Data for this task: Begin

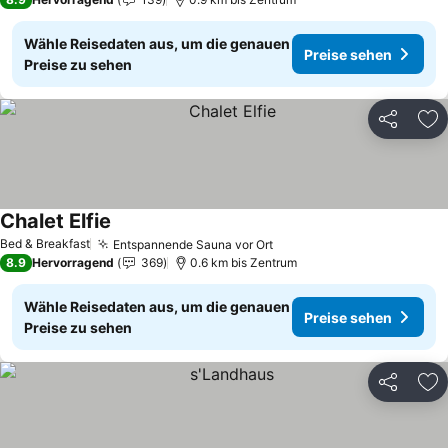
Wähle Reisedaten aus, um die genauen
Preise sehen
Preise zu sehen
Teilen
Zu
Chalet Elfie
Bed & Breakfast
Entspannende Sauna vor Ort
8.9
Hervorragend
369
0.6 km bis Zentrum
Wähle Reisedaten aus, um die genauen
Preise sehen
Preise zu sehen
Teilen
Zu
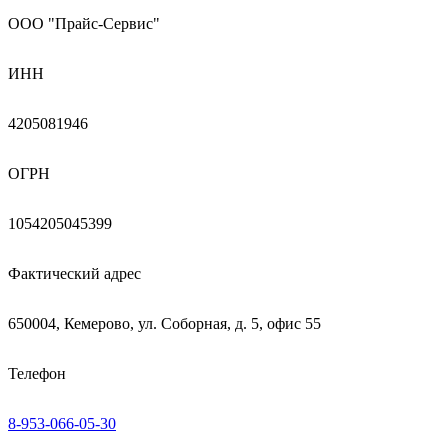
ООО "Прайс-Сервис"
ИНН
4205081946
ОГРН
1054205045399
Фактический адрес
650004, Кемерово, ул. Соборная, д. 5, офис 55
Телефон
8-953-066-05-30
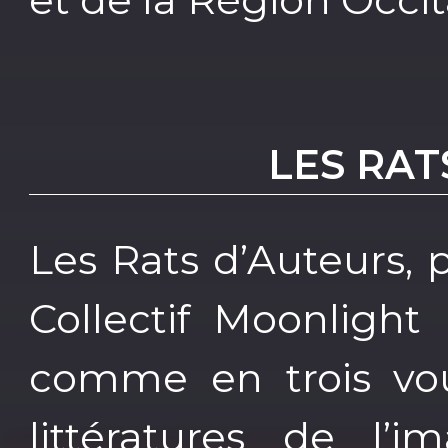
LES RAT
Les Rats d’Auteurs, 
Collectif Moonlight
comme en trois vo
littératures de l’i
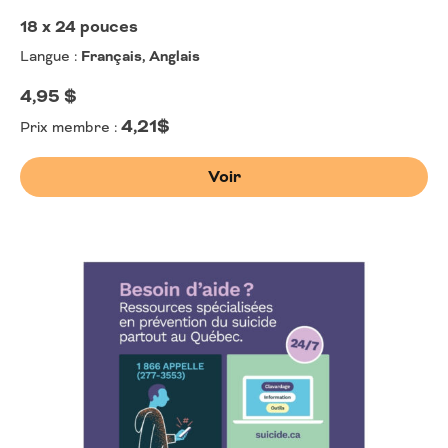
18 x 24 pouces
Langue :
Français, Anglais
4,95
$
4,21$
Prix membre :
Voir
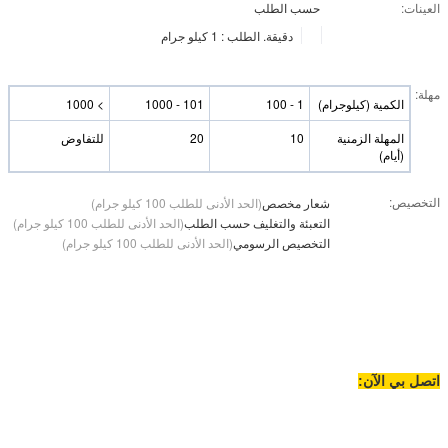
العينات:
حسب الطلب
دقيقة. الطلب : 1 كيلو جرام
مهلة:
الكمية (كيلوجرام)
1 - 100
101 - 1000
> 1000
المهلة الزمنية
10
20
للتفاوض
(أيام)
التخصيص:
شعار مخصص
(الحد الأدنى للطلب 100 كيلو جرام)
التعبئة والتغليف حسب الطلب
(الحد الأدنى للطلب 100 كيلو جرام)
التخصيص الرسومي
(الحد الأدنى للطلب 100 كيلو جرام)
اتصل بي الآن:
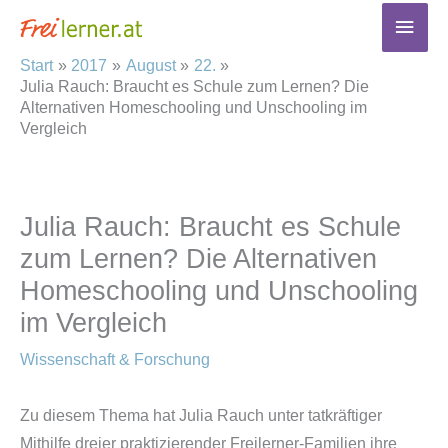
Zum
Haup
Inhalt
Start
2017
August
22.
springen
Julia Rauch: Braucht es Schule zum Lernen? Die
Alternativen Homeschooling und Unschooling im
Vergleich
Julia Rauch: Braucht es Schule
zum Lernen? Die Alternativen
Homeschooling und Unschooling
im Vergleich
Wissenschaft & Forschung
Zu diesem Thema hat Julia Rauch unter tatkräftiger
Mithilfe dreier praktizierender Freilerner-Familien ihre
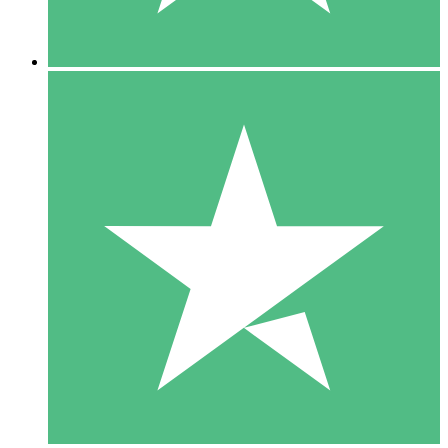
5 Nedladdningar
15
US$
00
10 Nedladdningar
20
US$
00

Data for this task: End

* _Work instructions_
Please transcribe all of the entries word for word, with the pictures left out.

* _Written response_
Wähle Reisedaten aus, um die genauen
Preise sehen
Preise zu sehen
Teilen
Zu
Chalet Elfie
Bed & Breakfast
Entspannende Sauna vor Ort
8.9
Hervorragend
369
0.6 km bis Zentrum
Wähle Reisedaten aus, um die genauen
Preise sehen
Preise zu sehen
Teilen
Zu
ООО "Прайс-Сервис"
ИНН
4205081946
ОГРН
1054205045399
Фактический адрес
650004, Кемерово, ул. Соборная, д. 5, офис 55
Телефон
8-953-066-05-30
LES RAT
Les Rats d’Auteurs, 
Collectif Moonlight
comme en trois vo
littératures de l’i
18 x 24 pouces
Langue :
Français, Anglais
4,95
$
4,21$
Prix membre :
Voir
العينات:
حسب الطلب
دقيقة. الطلب : 1 كيلو جرام
مهلة:
الكمية (كيلوجرام)
1 - 100
101 - 1000
> 1000
المهلة الزمنية
10
20
للتفاوض
(أيام)
التخصيص:
شعار مخصص
(الحد الأدنى للطلب 100 كيلو جرام)
التعبئة والتغليف حسب الطلب
(الحد الأدنى للطلب 100 كيلو جرام)
التخصيص الرسومي
(الحد الأدنى للطلب 100 كيلو جرام)
اتصل بي الآن:
Zum
Haup
Inhalt
Start
2017
August
22.
springen
Julia Rauch: Braucht es Schule zum Lernen? Die
Alternativen Homeschooling und Unschooling im
Vergleich
Julia Rauch: Braucht es Schule
zum Lernen? Die Alternativen
Homeschooling und Unschooling
im Vergleich
Wissenschaft & Forschung
Zu diesem Thema hat Julia Rauch unter tatkräftiger
Mithilfe dreier praktizierender Freilerner-Familien ihre
5 Nedladdningar
15
US$
00
10 Nedladdningar
20
US$
00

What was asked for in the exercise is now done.